Plants have both cauline and basal leaves, those that attach to stems and the ones growing directly from the base of the plant. The basal and lower stem leaves measure 15–35 millimeters long including the leaf stem and 4–15 mm wide. Leaves on the same plant can be smooth or serrulate, with deep wave shaped indentations. Their shape is lanceolate, elliptic, to oblanceolate with a tapering base and a wide to narrow angled point. The stems have three to seven pairs of leaves with those higher up ranging from 10–20 mm in length by 3–5 mm wide. They are lanceolate to linear-lanceolate in shape.
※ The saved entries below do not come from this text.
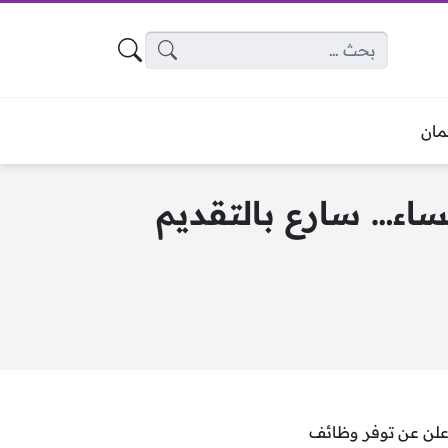
البحث عن:
ان
اء… سارع بالتقديم
اعلن عن توفر وظائف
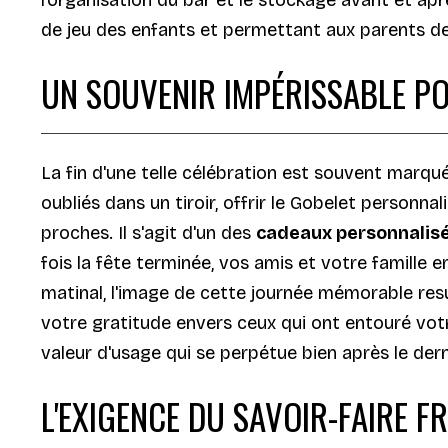
de jeu des enfants et permettant aux parents de 
UN SOUVENIR IMPÉRISSABLE PO
La fin d'une telle célébration est souvent marqu
oubliés dans un tiroir, offrir le Gobelet person
proches. Il s'agit d'un des
cadeaux personnalisé
fois la fête terminée, vos amis et votre famille e
matinal, l'image de cette journée mémorable resu
votre gratitude envers ceux qui ont entouré votre
valeur d'usage qui se perpétue bien après le dern
L'EXIGENCE DU SAVOIR-FAIRE F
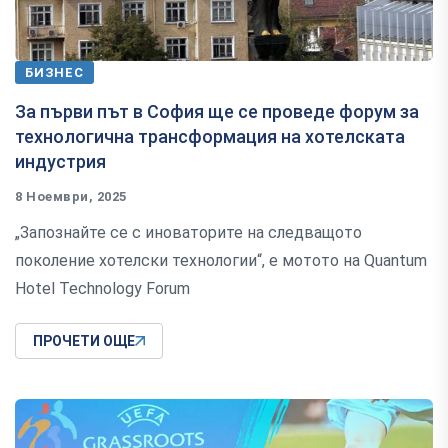
БИЗНЕС
За първи път в София ще се проведе форум за
технологична трансформация на хотелската
индустрия
8 Ноември, 2025
„Запознайте се с иноваторите на следващото
поколение хотелски технологии“, е мотото на Quantum
Hotel Technology Forum
ПРОЧЕТИ ОЩЕ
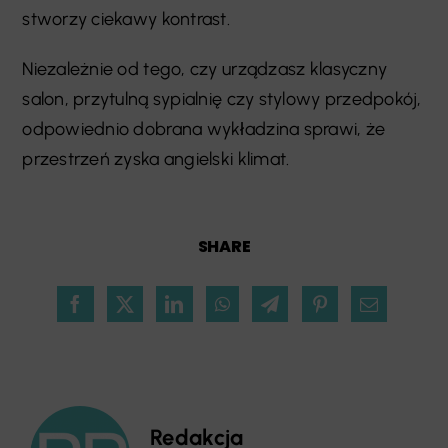
stworzy ciekawy kontrast.
Niezależnie od tego, czy urządzasz klasyczny
salon, przytulną sypialnię czy stylowy przedpokój,
odpowiednio dobrana wykładzina sprawi, że
przestrzeń zyska angielski klimat.
SHARE
Redakcja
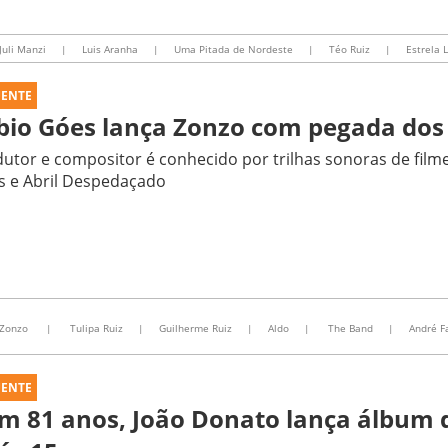
Juli Manzi
|
Luis Aranha
|
Uma Pitada de Nordeste
|
Téo Ruiz
|
Estrela 
UENTE
bio Góes lança Zonzo com pegada dos
utor e compositor é conhecido por trilhas sonoras de fil
s e Abril Despedaçado
Zonzo
|
Tulipa Ruiz
|
Guilherme Ruiz
|
Aldo
|
The Band
|
André F
UENTE
m 81 anos, João Donato lança álbum d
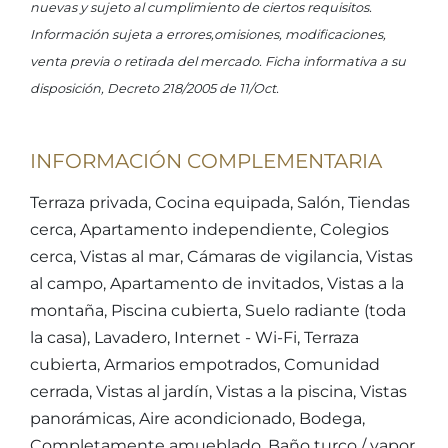
nuevas y sujeto al cumplimiento de ciertos requisitos.
Información sujeta a errores,omisiones, modificaciones,
venta previa o retirada del mercado. Ficha informativa a su
disposición, Decreto 218/2005 de 11/Oct.
INFORMACIÓN COMPLEMENTARIA
Terraza privada, Cocina equipada, Salón, Tiendas
cerca, Apartamento independiente, Colegios
cerca, Vistas al mar, Cámaras de vigilancia, Vistas
al campo, Apartamento de invitados, Vistas a la
montaña, Piscina cubierta, Suelo radiante (toda
la casa), Lavadero, Internet - Wi-Fi, Terraza
cubierta, Armarios empotrados, Comunidad
cerrada, Vistas al jardín, Vistas a la piscina, Vistas
panorámicas, Aire acondicionado, Bodega,
Completamente amueblado, Baño turco / vapor,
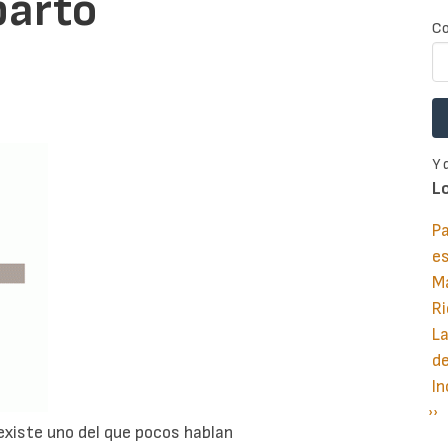
parto
Co
Y 
L
Pa
e
M
Ri
La
d
In
Si
››
P
existe uno del que pocos hablan
pá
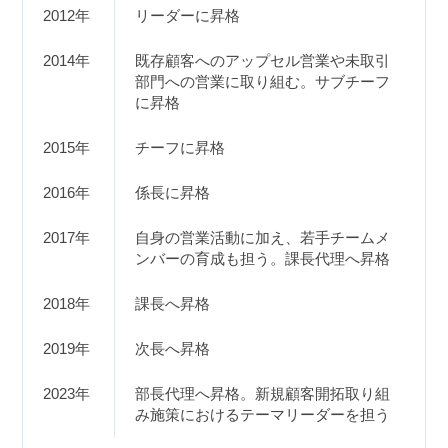
2012年
リーダーに昇格
2014年
既存顧客へのアップセル営業や未取引
部門への営業に取り組む。サブチーフ
に昇格
2015年
チーフに昇格
2016年
係長に昇格
2017年
自身の営業活動に加え、若手チームメ
ンバーの育成も担う。課長代理へ昇格
2018年
課長へ昇格
2019年
次長へ昇格
2023年
部長代理へ昇格。新規顧客開拓取り組
み施策におけるテーマリーダーを担う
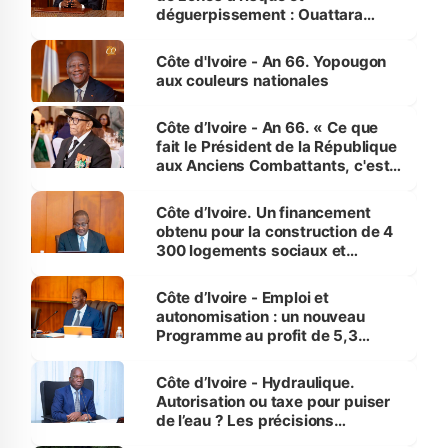
déguerpissement : Ouattara
assure du « strict respect de
l'Etat de droit pour préserver les
Côte d'Ivoire - An 66. Yopougon
vies humaines »
aux couleurs nationales
Côte d’Ivoire - An 66. « Ce que
fait le Président de la République
aux Anciens Combattants, c'est
inédit » (Cne Yassoungo Koné ®)
Côte d’Ivoire. Un financement
obtenu pour la construction de 4
300 logements sociaux et
économiques à Abidjan, Bouaké
et Yamoussoukro
Côte d’Ivoire - Emploi et
autonomisation : un nouveau
Programme au profit de 5,3
millions de jeunes
Côte d’Ivoire - Hydraulique.
Autorisation ou taxe pour puiser
de l’eau ? Les précisions
d’Assahoré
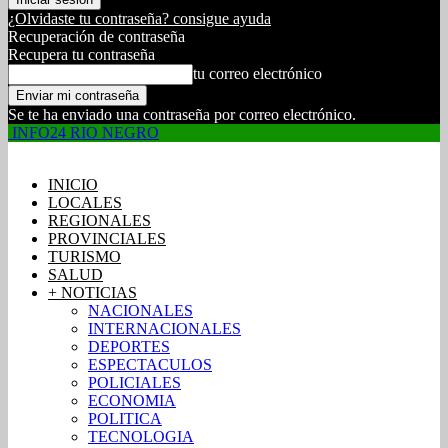
¿Olvidaste tu contraseña? consigue ayuda
Recuperación de contraseña
Recupera tu contraseña
tu correo electrónico
Se te ha enviado una contraseña por correo electrónico.
INFO24 RIO NEGRO
INICIO
LOCALES
REGIONALES
PROVINCIALES
TURISMO
SALUD
+ NOTICIAS
NACIONALES
INTERNACIONALES
DEPORTES
ESPECTACULOS
POLICIALES
ECONOMIA
POLITICA
TECNOLOGIA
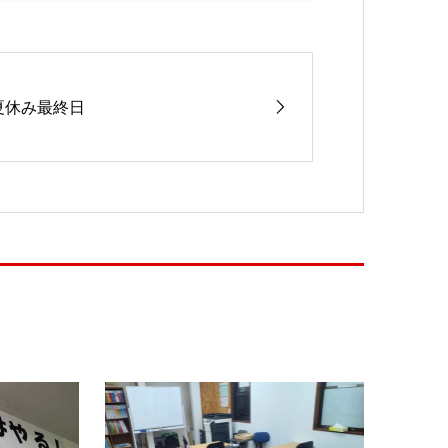
夏休み最終日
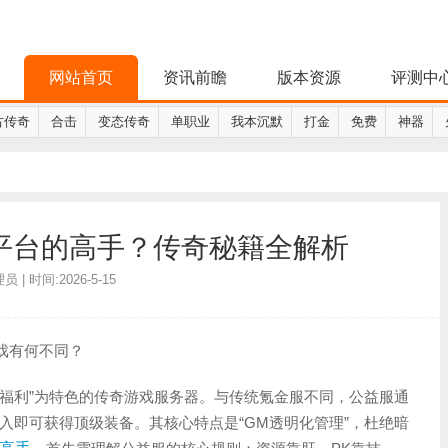
网站首页
资讯前瞻
版本资源
评测中
古传奇
合击
变态传奇
单职业
我本沉默
打金
免费
神器
平台的高手？传奇秘籍全解析
 | 时间:2026-5-15
戏有何不同？
高福利”为特色的传奇游戏服务器。与传统氪金服不同，公益服通
入即可获得顶级装备。其核心特点是“GM透明化管理”，杜绝暗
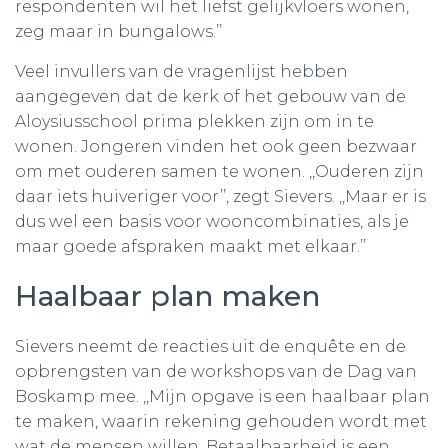
respondenten wil het liefst gelijkvloers wonen,
zeg maar in bungalows.’’
Veel invullers van de vragenlijst hebben
aangegeven dat de kerk of het gebouw van de
Aloysiusschool prima plekken zijn om in te
wonen. Jongeren vinden het ook geen bezwaar
om met ouderen samen te wonen. ,,Ouderen zijn
daar iets huiveriger voor’’, zegt Sievers. ,,Maar er is
dus wel een basis voor wooncombinaties, als je
maar goede afspraken maakt met elkaar.’’
Haalbaar plan maken
Sievers neemt de reacties uit de enquête en de
opbrengsten van de workshops van de Dag van
Boskamp mee. ,,Mijn opgave is een haalbaar plan
te maken, waarin rekening gehouden wordt met
wat de mensen willen. Betaalbaarheid is een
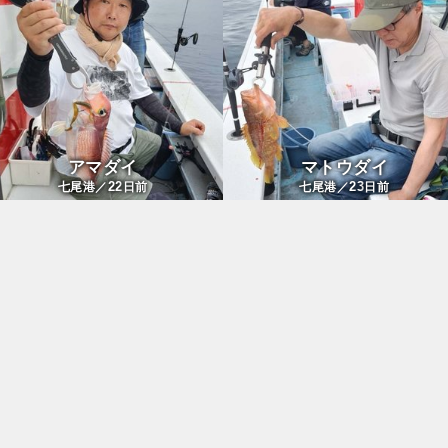
アマダイ
マトウダイ
22
23
七尾港／
日前
七尾港／
日前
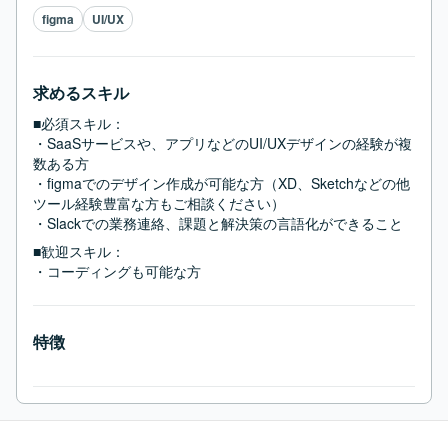
figma
UI/UX
求めるスキル
■必須スキル：
・SaaSサービスや、アプリなどのUI/UXデザインの経験が複
数ある方

・figmaでのデザイン作成が可能な方（XD、Sketchなどの他
ツール経験豊富な方もご相談ください）

・Slackでの業務連絡、課題と解決策の言語化ができること
■歓迎スキル：
・コーディングも可能な方
特徴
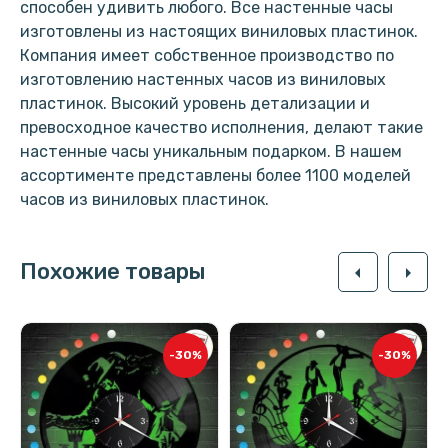
способен удивить любого. Все настенные часы
изготовлены из настоящих виниловых пластинок.
Компания имеет собственное производство по
изготовлению настенных часов из виниловых
пластинок. Высокий уровень детализации и
превосходное качество исполнения, делают такие
настенные часы уникальным подарком. В нашем
ассортименте представлены более 1100 моделей
часов из виниловых пластинок.
Похожие товары
arrow_left
arrow_right
-30%
-30%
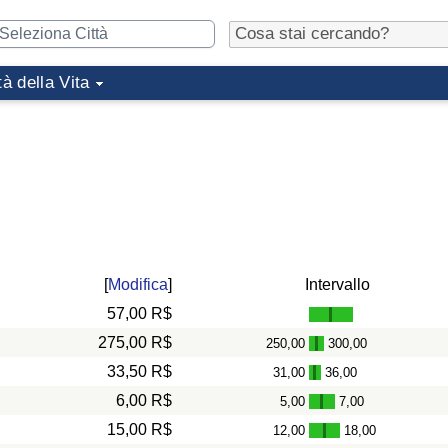
tà della Vita
[
Modifica
]
Intervallo
57,00 R$
275,00 R$
250,00
300,00
-
33,50 R$
31,00
36,00
-
6,00 R$
5,00
7,00
-
15,00 R$
12,00
18,00
-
Each inflorescence is at the end of one of the hairy stems. All the flowers face one direction and usually has two to six flowers, but can have as few as one flower or as many as eight. The flowers have a tubular shape that expands towards the mouth and is bluish lavender to lavender-purple in color. They measure 12–25 mm long. Internally they have violet nectar guides. The outsides of the flowers are covered with widely scattered white hairs with golden glandular tips. Each flower has a staminode 14–15 mm long extending out of the mouth of the flower with widely scattered yellow hairs.

The fruit is a hairless capsule measuring 4–7 mm long by 3–5 mm filled with 0.6–1 mm dark brown seeds with lighter edges.

==Taxonomy==
Penstemon bleaklyi was scientifically described and named in 2014 by the botanists Steve Lawrence O'Kane Jr. and Kenneth Del Heil. It is classified in the Penstemon genus which is part of the family Plantaginaceae. It has no botanical synonyms.

===Names===
The species name was selected by O'Kane an Heil to honor David L. Bleakly, a New Mexican expert on penstemons. It is commonly known as Bleakly Penstemon or Bleakly’s beardtongue.

==Range and habitat==
Initially the species was only known from the Culebra Range of the Sangre de Cristo Mountains in Taos County, New Mexico. However, in 2022 a photograph taken six years earlier by Jennifer Ackerfield in Colorado was identified as Penstemon bleaklyi by a New Mexican botanist. Though also in the Culebra Range, this was the first record made of the species in Colorado.

The habitat where it was first observed are rocky mountain slopes at 3800 to 3900 m.

===Conservation===
When evaluated in 2016 NatureServe rated the species as critically imperiled (G1) and has also rated it as critically imperiled in both Colorado and New Mexico (S1). However, the species is still pending final recognition by NatureServe as an accepted species.